De passagem certa feita pelo Louvre, avistei, por detrás de mil vidraças, um dos célebres Ovos Fabergé, que lá estava em exposição, emprestado do Krelim. No ensejo, sussurraram-me ao ouvido as nove musas em uníssono: tiveste muita sorte, mísero mortal. Pois o maioral da joalheria de todos os tempos, que produzira quase uma centena destes, nos mais nobres materiais que possa supor a vã filosofia, destinados aos presentes que Alexandre III, mandatário absoluto na Rússia czarista, costumava dar à sua amada esposa, Maria Feodorovna, legara pouquíssimos ao alcance de quem não se alinha
com Afrodite ou Apolo. A maioria, trancada a sete chaves em coleções particulares, faz salivarem de usura Harpagons diversos, porões afora.

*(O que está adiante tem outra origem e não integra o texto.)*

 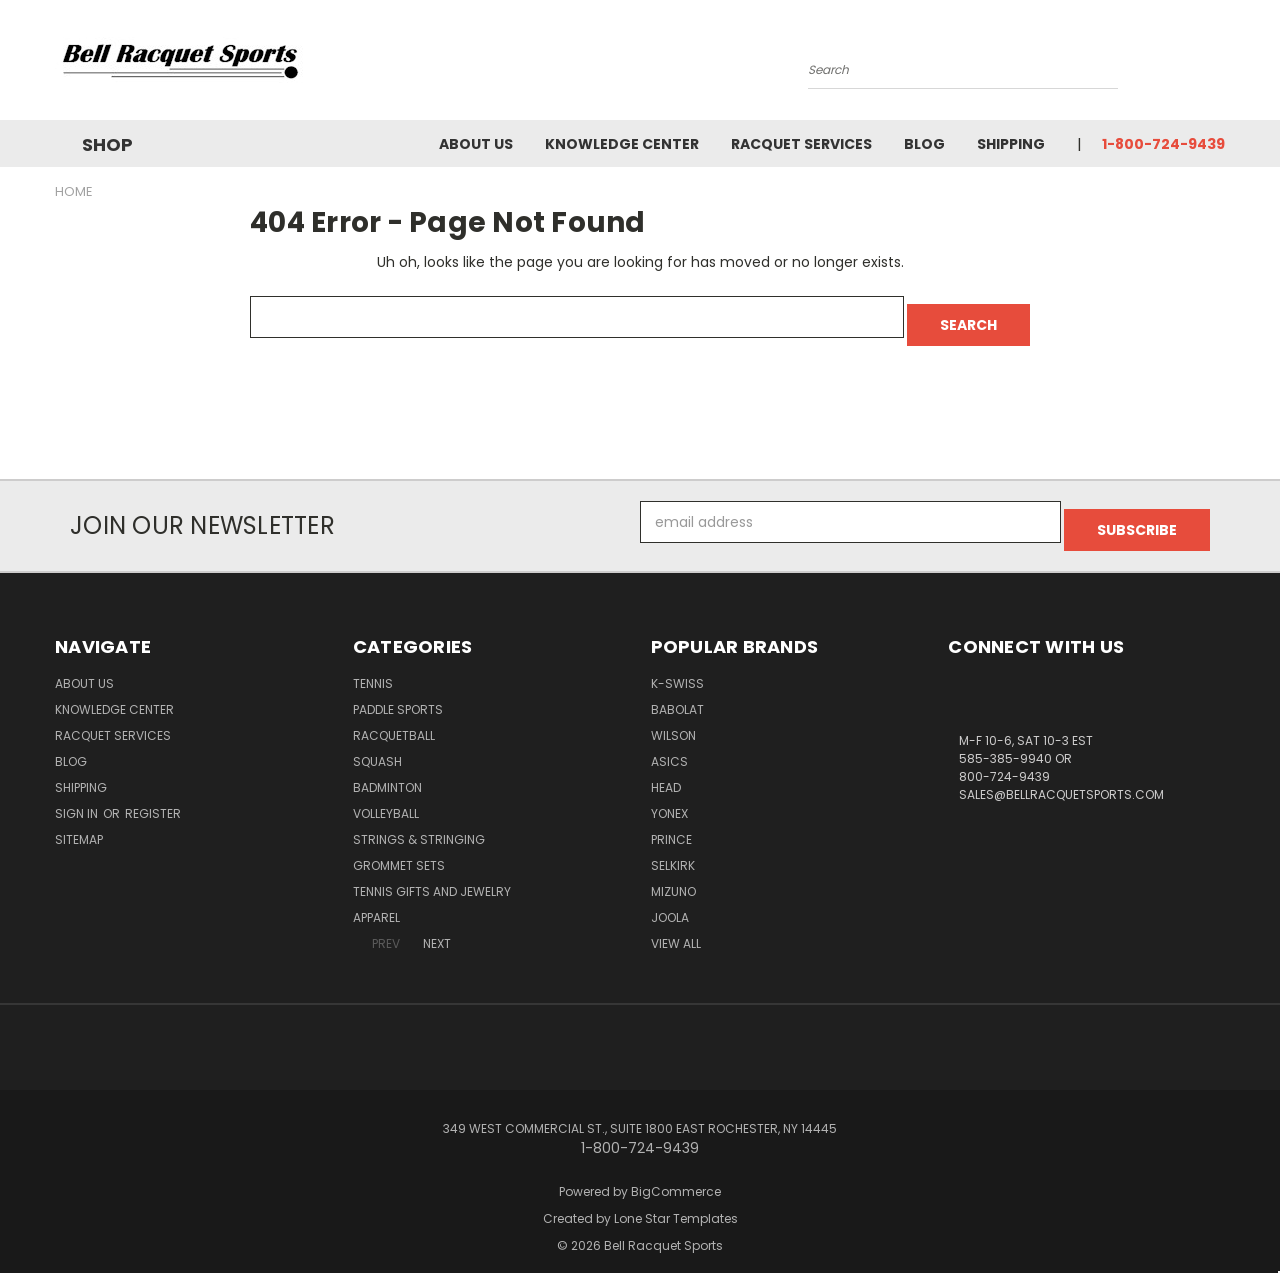 What do you see at coordinates (399, 849) in the screenshot?
I see `Grommet Sets` at bounding box center [399, 849].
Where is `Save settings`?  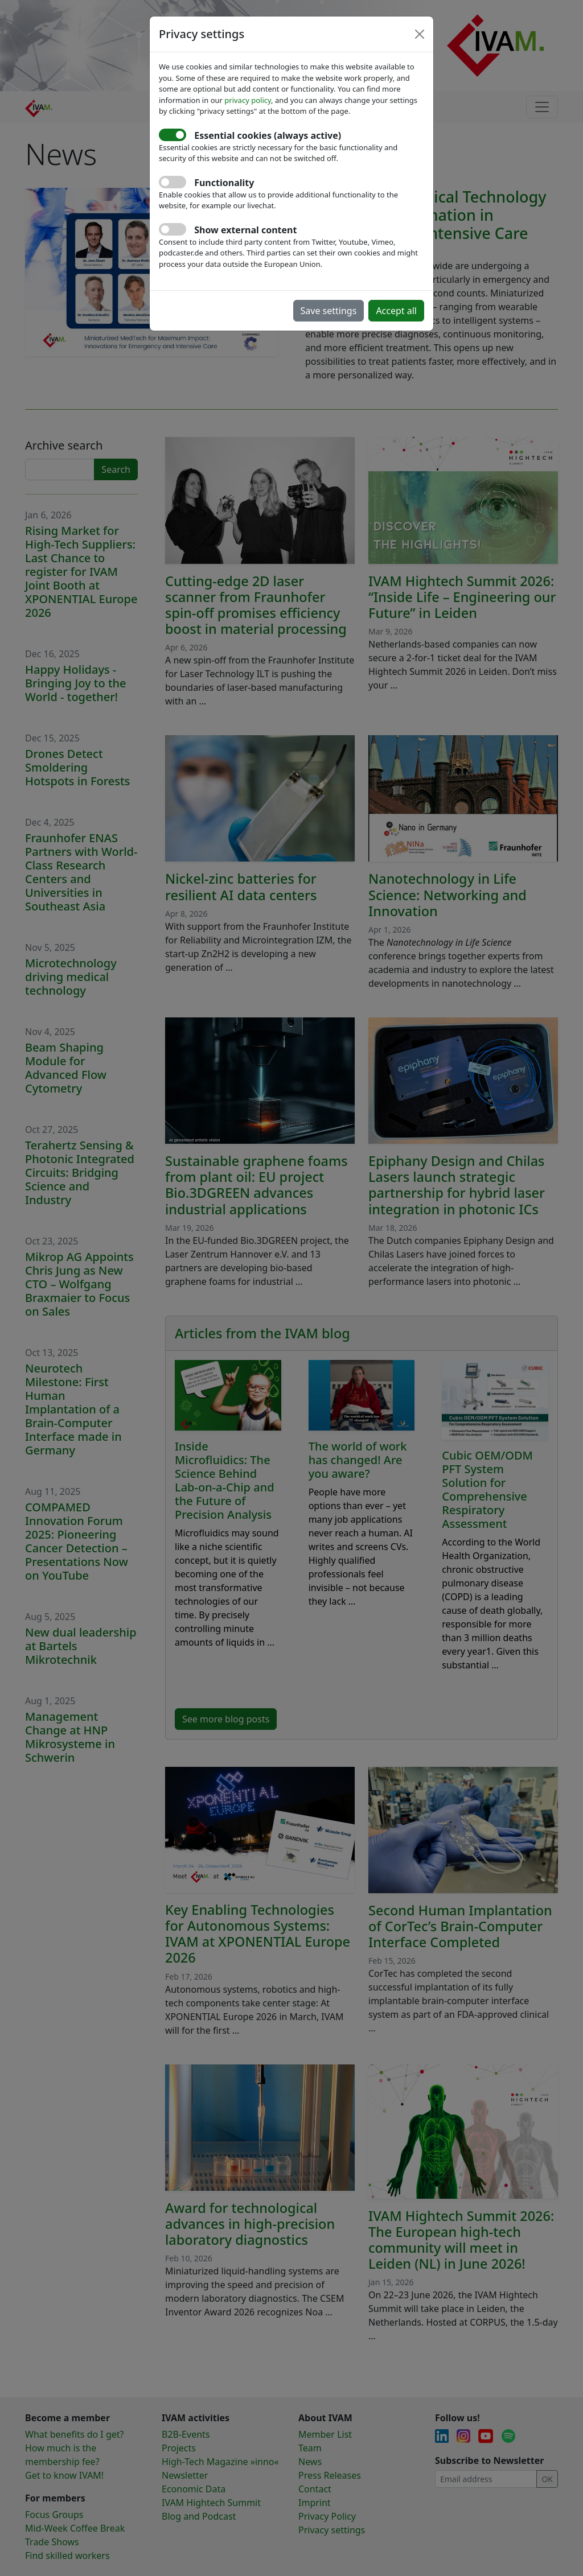 Save settings is located at coordinates (329, 310).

E, acreditem-me, as musas, comme d'habitude, estavam certas; tenho imensa dificuldade de lembrar de artesania mais bela. Sua principal característica não é a suntuosidade, conquanto seja luxuriante nos resplendores divinais. O que nos provoca os sentidos, ao contrário, é precisamente seu minimalismo, que tangencia o lúdico, à beira do infantil. Não se revela de pronto; antes, esconde-se num disfarce pueril. Há, por assim dizer, um choque no observador. Trata-se, numa palavra, de uma joia perfeita, ricamente adornada, cuja aparência, a priori, é absolutamente prosaica: haverá algo mais despido de vaidade do que um ovo, um pequeno ovo?
Pois bem. Quando pensei que jamais botaria esses olhos que a terra há de comer noutro Fabergé, eis que, alguns dias atrás, como por milagre, insere-se delicadamente na minha estante, sem vidros à prova de balas, sem proteção alguma, um deles – e dos melhores. Não faço a menor ideia de em quais avaras arcas ele andava trancafiado esse tempo. Decerto esquecido num desvão da minha mediocridade, num escaninho da minha negligência intelectual.
Não ousarei aqui resenhá-lo. Outros, do naipe de um Crispim, o fizeram magistralmente, conforme os anais. Digo apenas do que ele me despertou, de mais íntimo. Rico, sem enfeites; intenso, sem soberba; comovente, sem pieguice. Espartano na embalagem, cristal no interior. Ouro e pedras preciosas retinindo pelas bordas, sem que se perceba de pronto. Cerrado, um frágil retângulo branco, um opúsculo rabiscado em algumas páginas. Aberto, um mundo de delicadas iluminuras que não cabem numa vida e que têm o condão de reproduzir todas elas, das gentes várias, nas aldeias imemoriais de Dostoievski, Gogol, Hugo, Graciliano, Zelins, Nassar e Kadaré.
Assim percebo “Retrato de Memória”, livro que acolhi afetuosamente em casa, para meu deleite e dos meus, da lavra precisa e escorreita desse joalheiro das letras, ourives das palavras, Hefesto das emoções, Gonzaga Rodrigues, cuja dolorida peleja para reconstruir o semblante paterno antes que se extravie nas brumas do tempo tem como cenário o vilarejo de Santo Antônio, cercado pelos nossos Urais: as “encostas sumarentas” do Brejo paraibano. Analogamente às maviosas peças produzidas pelo povo das estepes, às quais referi no prólogo deste modesto ensaio, a obra gonzaguiana desvela-se, para o extasiado leitor, lúdica, singela, e, a um só tempo, psíquica e simbioticamente complexa e arrebatadora, como sói acontecer com os clássicos universais.
Obrigado, Fabergé de Santo Antônio, pela generosidade de dividir conosco, seus admiradores e alunos, caprichosamente embalado numa casquinha de ovo, esse precioso protopai de todos nós, nariz aquilino, cabelo à escovinha e olhos expressivos, a cuja efígie guardada na memória recorremos nos breus da vida, à busca das lições que não aprendemos.